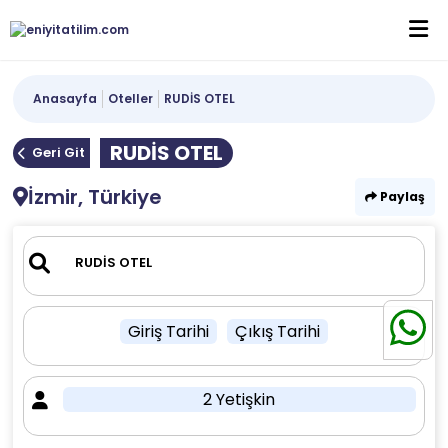
Anasayfa
Oteller
RUDİS OTEL
RUDİS OTEL
Geri Git
İzmir, Türkiye
Paylaş
Giriş Tarihi
Çıkış Tarihi
2 Yetişkin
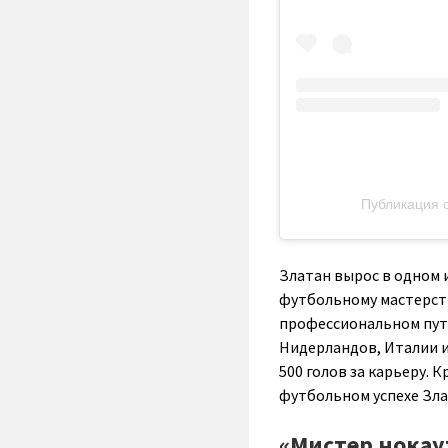
Публикация о
Златан вырос в одном 
футбольному мастерств
профессиональном пут
Нидерландов, Италии и
500 голов за карьеру. 
футбольном успехе Зла
«Мистер нокау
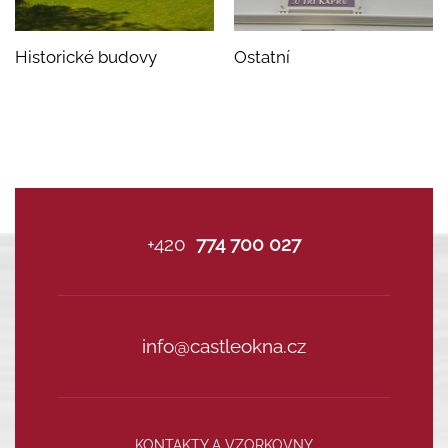
Historické budovy
Ostatní
+420
774 700 027
info@castleokna.cz
KONTAKTY A VZORKOVNY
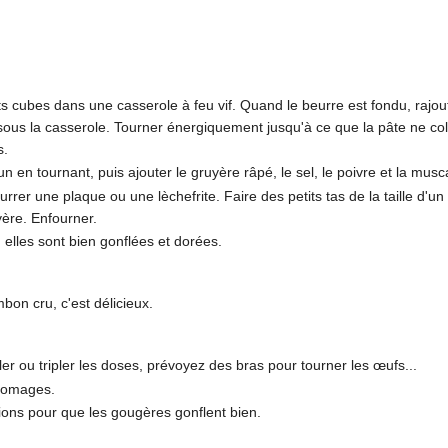
its cubes dans une casserole à feu vif. Quand le beurre est fondu, rajou
 sous la casserole. Tourner énergiquement jusqu'à ce que la pâte ne coll
s.
un en tournant, puis ajouter le gruyère râpé, le sel, le poivre et la mus
rrer une plaque ou une lèchefrite. Faire des petits tas de la taille d'un 
ère. Enfourner.
elles sont bien gonflées et dorées.
bon cru, c'est délicieux.
er ou tripler les doses, prévoyez des bras pour tourner les œufs...
fromages.
tions pour que les gougères gonflent bien.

+-------+

[Assigned task]
Using the material above, report each line where "bien" occurs.

[Response to this exercise]
elles sont bien gonflées et dorées.
tions pour que les gougères gonflent bien.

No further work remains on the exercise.